*The records:*
BEGIN

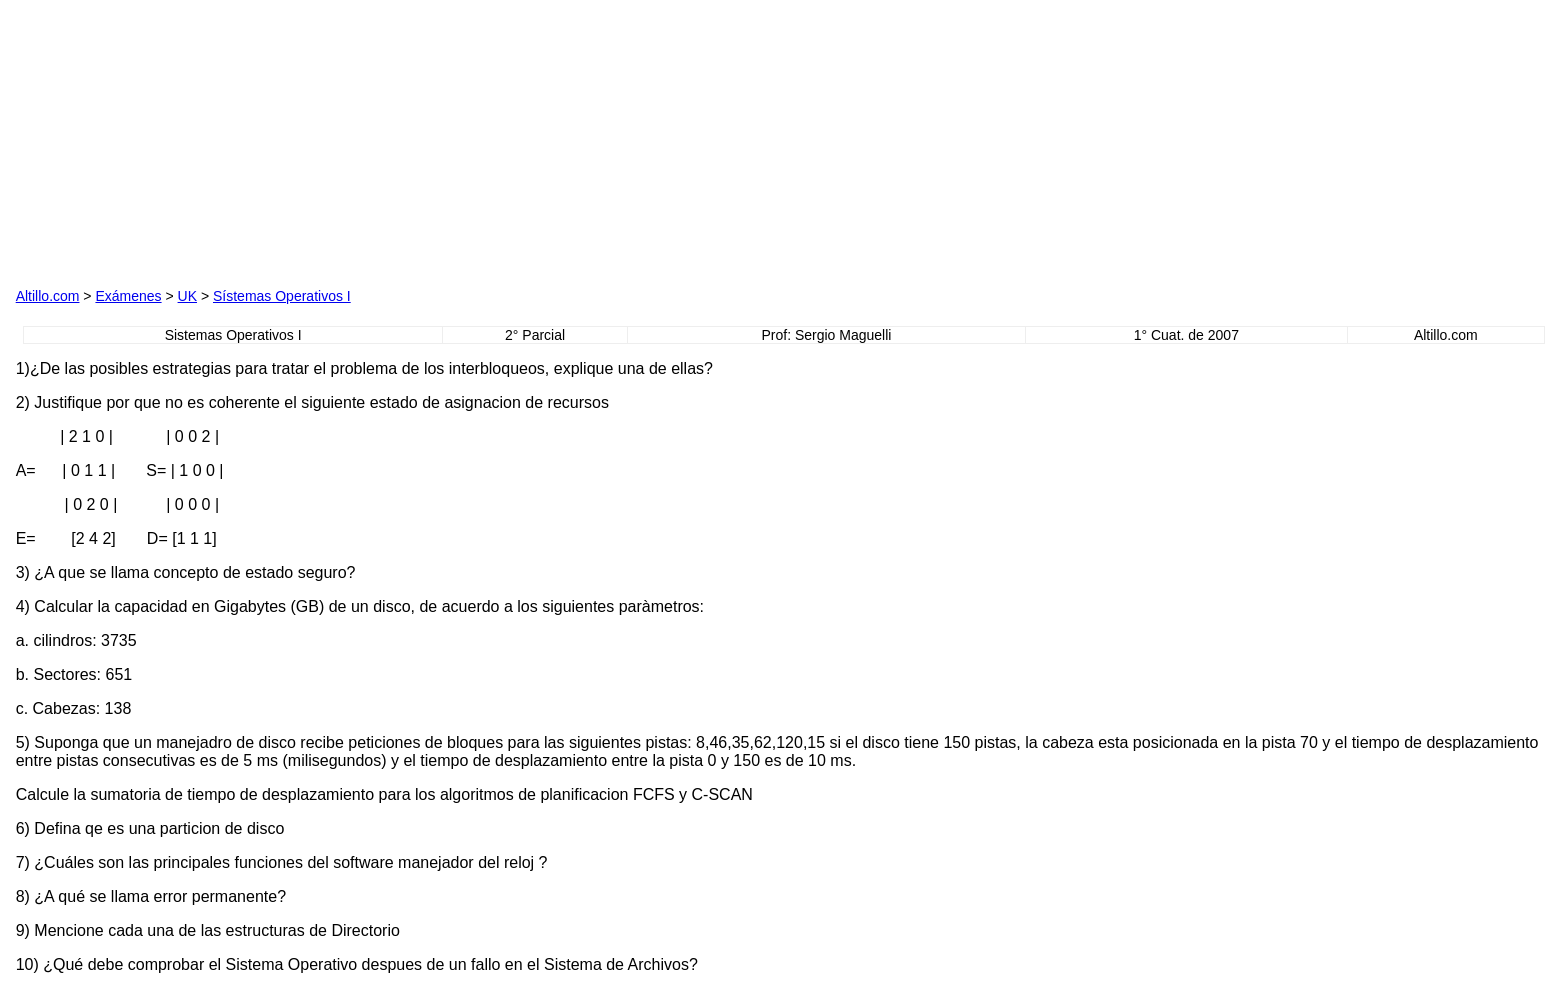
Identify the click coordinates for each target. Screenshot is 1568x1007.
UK (187, 296)
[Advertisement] (557, 141)
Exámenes (128, 296)
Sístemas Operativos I (282, 296)
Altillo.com (48, 296)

END

The answer is the run of lines that starts at the one containing "[Advertisement] (557, 141)" and ends at the last line of the material, reproduced exactly.

*Answer area:*
[Advertisement] (557, 141)
Exámenes (128, 296)
Sístemas Operativos I (282, 296)
Altillo.com (48, 296)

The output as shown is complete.